McKAY, Donald John



Donald John McKay

Photographer

Le Bons Bay, Banks Peninsula, New Zealand

A Brief Profile written by Don McKay, July 2011.




I was born on the 10th January 1934 and lived on my parent’s farm at Le Bons Bay, Banks Peninsula.

My father was Donald Leicester McKay [1] – always called Leicester – son of Donald McKay and grandson of William Mackay who came from The Kyle of Tongue in the north of Scotland and settled above the Summit Road overlooking Duvauchelles, near the top of Little Akaloa. Dad’s mother was Elizabeth Haakensen, whose family originated from Denmark and Sweden.

My mother’s maiden name was Gladys Coade whose father was Isaac (John) Coade, an Australian miner and prospector. While he was working around New Zealand, including Banks Peninsula he met and married Rachael Reynish, daughter of George Reynish, Pigeon Bay. After living and working in the bush at Mokau in the North Island he took his family back to Australia where he part owned a coal gold mine.

He was a sapper in the Australian Army in WW1 and together with Spr. T.F Burke was awarded the Military Medal for helping a large proportion of about 80 soldiers who couldn’t swim to withdraw across the River Yser under heavy gun fire. Sadly, he was killed just before the end of the war. After John’s death, near the end of World War One Rachael returned to Banks Peninsula with her three children and later married Jim Mackay, whose wife Annie, (nee Reynish, Rachael’s sister and aunt of my mother) had died during the 1918 plague.

To further complicate things Jim was a younger brother of Donald, my grandfather. All this has lead to me having a great number of relations on the Peninsula. When first married, my father and mother lived with the family in the original Haakensen homestead, which is situated near the top of Le Bons Bay, down a steep hill about 300 or 400 metres from the main road.    

When Mum went into labour Dad had to yoke up the bullocks and take Mum up to the road on a sledge! I am not sure how she got from there to Akaroa, but it may have been by the Indian Chief  motor cycle and sidecar. However, I was eventually born at Lyndhurst Hospital in Christchurch.

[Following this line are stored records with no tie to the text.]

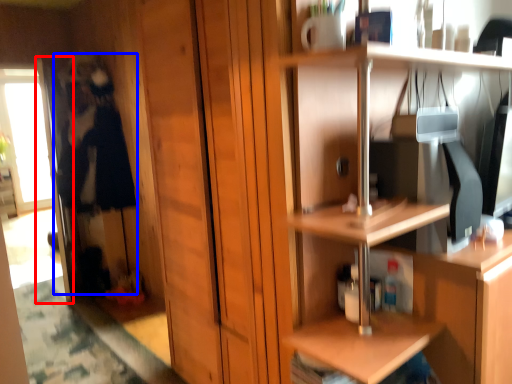 Question: Which of the following is the farthest to the observer, screen door (highlighted by a red box) or person (highlighted by a blue box)?

Choices:
 (A) screen door
 (B) person

Answer: (A) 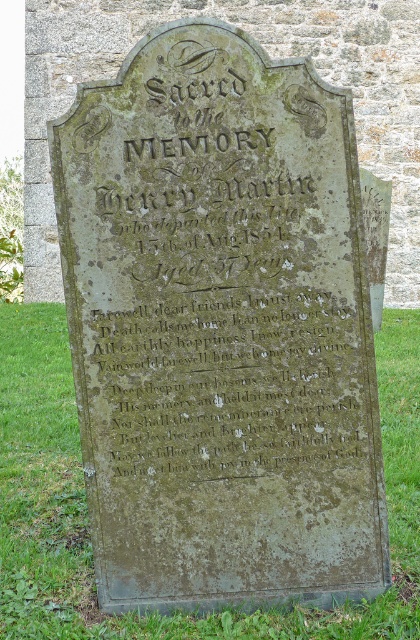 You are a groundskeeper tasked with mowing the lawn. You have a lawnmower that can cut grass up to 1.5 meters away from its position. You are currently standing at the green mossy stone inscription at center. Can you mow the green grass at lower center without moving the lawnmower?

The green grass at lower center is 1.36 meters away from the green mossy stone inscription at center. Since the lawnmower can cut grass up to 1.5 meters away, you can mow the green grass at lower center without moving the lawnmower.

You are standing in front of the gravestone and notice two points marked on it. Which point is closer to you, point at (89, 547) or point at (168, 154)?

Point at (168, 154) is closer to you because it is in front of point at (89, 547).

Based on the coordinates provided in the scene description, where exactly is the green grass at lower center located?

The green grass at lower center is located at the 2D coordinates point (86, 513). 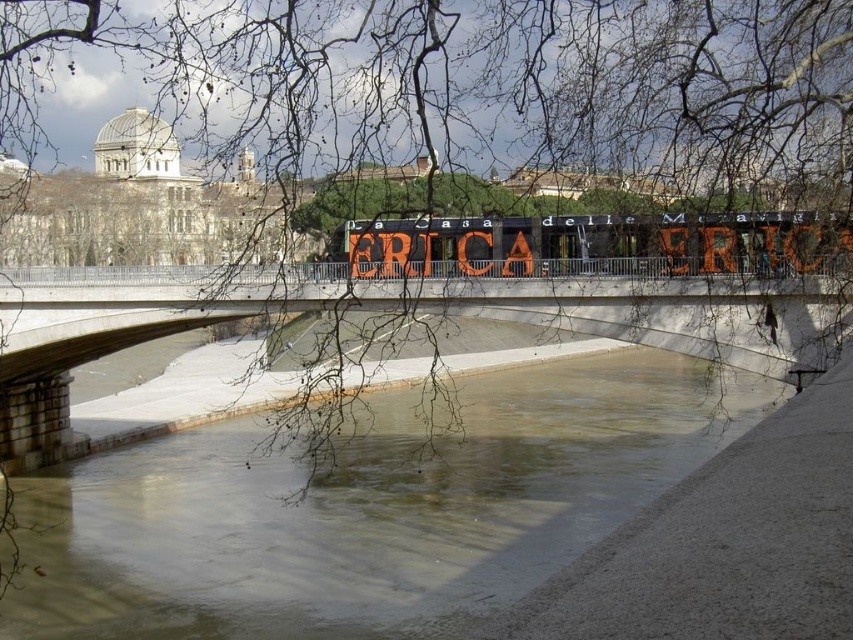 You are a city planner reviewing the urban layout. The brown concrete river at center and the concrete bridge at center are both part of the design. Which one occupies a larger area in the image?

The brown concrete river at center is larger in size than the concrete bridge at center, so it occupies a larger area in the image.

You are a drone operator trying to capture a photo of the concrete bridge at center from directly above. According to the coordinates provided, where should you position your drone to get the best shot?

The concrete bridge at center is located at coordinates point [416,310], so you should position your drone directly above that point to capture the best shot.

My primary schooling was at Le Bons Bay School at the bottom of the hill, about two miles away. I think there were about eighteen or nineteen children at the school when I started in 1939, but the roll went down to about nine or eleven by the time I left at standard six. For a while there were three children in my class, Janice Crotty, Jean O’Dell, and me, but most of the time there was only Janice and me. This was quite good, as I was always first, second, or third in the class. (I have never achieved that since.)

During World War 2 days I sometimes used to go to Home Guard training with my father on Saturdays, and I remember one day being given a .22 rifle to train with and take home. How excited I was – I was only about 8 to 10 years old!! But my excitement soon changed to disappointment, because on the next Saturday it was taken away from me and I was given a wooden gun instead. However I did follow the signallers around a bit and learnt Morse code and semaphore.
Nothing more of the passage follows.